Michael Drayton, Shakespeare’s Shadow Shakespeare& #8217;s
Meghan C. Andrews
In this essay, Andrews argues that poet-playwright Michael Drayton was an important early reader and rewriter of Shakespeare and shows that their intertextual engagement was conditioned by their acquaintance at the Middle Temple, one of London’s four Inns of Court. Demonstrating that Drayton systematically imitated Shakespeare’s works throughout the 1590s, the essay focuses on the influence of Shakespeare’s first tetralogy on Drayton’s historical poetry; the author has discovered that lines from Drayton’s Englands Heroicall Epistles (1597) appear in the Folio texts of 2 and 3 Henry VI but not the early quarto and octavo texts of these plays. The shared lines suggest that Shakespeare either revised early drafts of his plays or circulated longer versions of them in manuscript. Either possibility points to a more literary Shakespeare than critics are used to, as does Drayton’s modeling himself on Shakespeare.

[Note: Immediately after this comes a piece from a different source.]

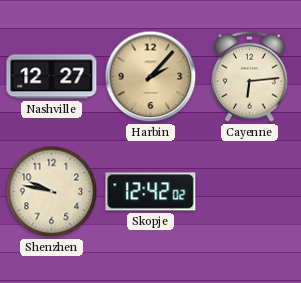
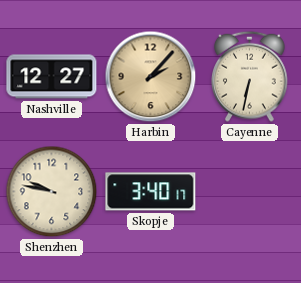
Cayenne: 6:14 -> 6:32
Skopje: 12:42 -> 3:40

Andrews traces their intertextual exchange, which centered on The Mirror for Magistrates’s depiction of history as a tragic cycle and elegiac representation of subjectivity, and the Middle Temple where they met. The Mirror was the Inns’ most famous literary work, and the author draws on recent historiographical research on sociability and institutions to contend that the Inns led Shakespeare and Drayton to see each other as resources for this particular type of writing; moreover, the Inns’ atmosphere structured their literary relationship, leading them to work in productive and amicable engagement. Ultimately, Andrews underscores the key role that social environments such as the Inns had in the production of early modern literature.

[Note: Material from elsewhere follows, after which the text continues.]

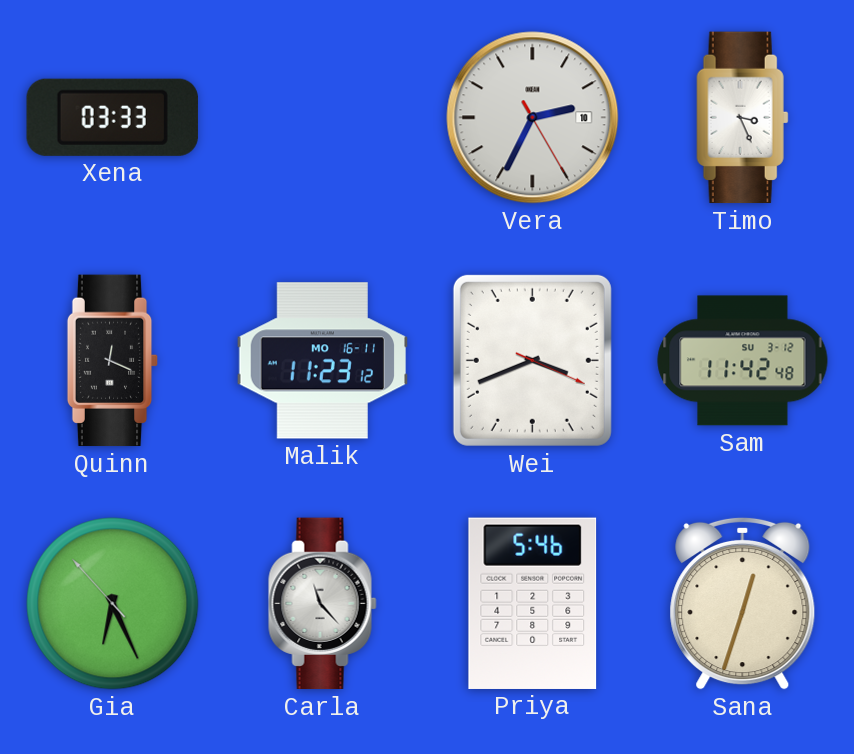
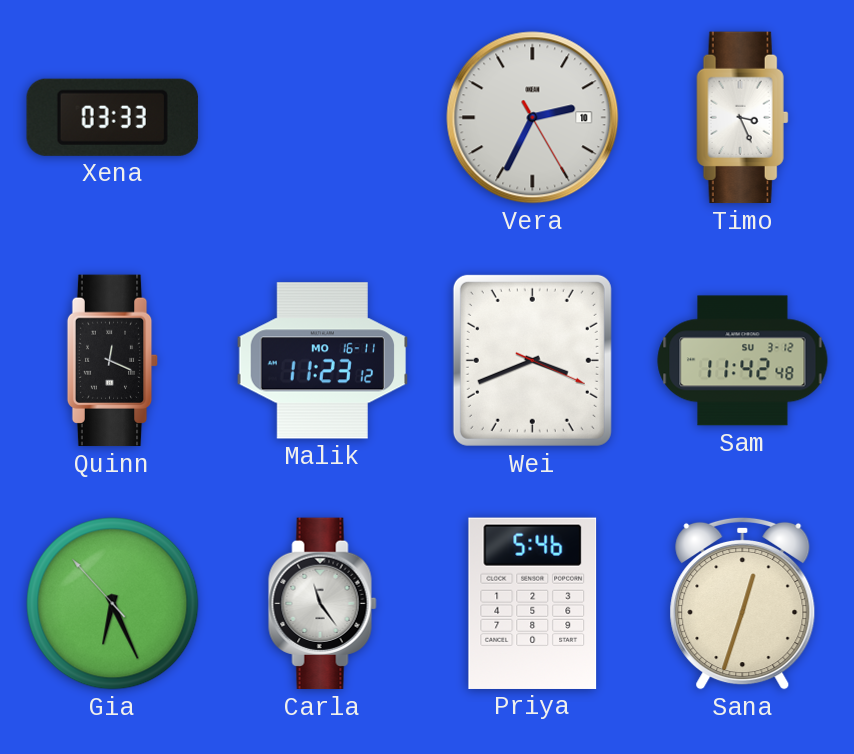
Carla: 11:23 -> 11:24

“Play Me False”: R**e, Race, and Conquest in The Tempest
John Kunat
Caliban’s slave status has most often been attributed to either his racial identity or the practice of colonialism. This essay argues instead that Shakespeare clearly attributes his enslavement to a specific act—the attempted r**e of Miranda. Under the jus gentium, this assault constituted an act of private war, in which Caliban was conquered by Prospero, who acquired absolute mastery over Caliban’s person with the right to either kill or enslave him. This process is repeated when Ferdinand commits an act of war by drawing his sword against Prospero. Like Caliban, he is defeated and enslaved, as the play makes clear when he is ordered to stack logs, the same menial task performed by his putative rival for Miranda. To work through the trauma of sexual assault upon which the history of the island is founded, Ferdinand must repeat Caliban’s actions under Prospero’s supervision and control. The parallel between the two men who seek to possess Miranda sexually also draws attention to the relationship established in the play between Europe and Africa, which is developed in both the marriage of Claribel to the King of Tunis and Prospero’s rivalry with Sycorax.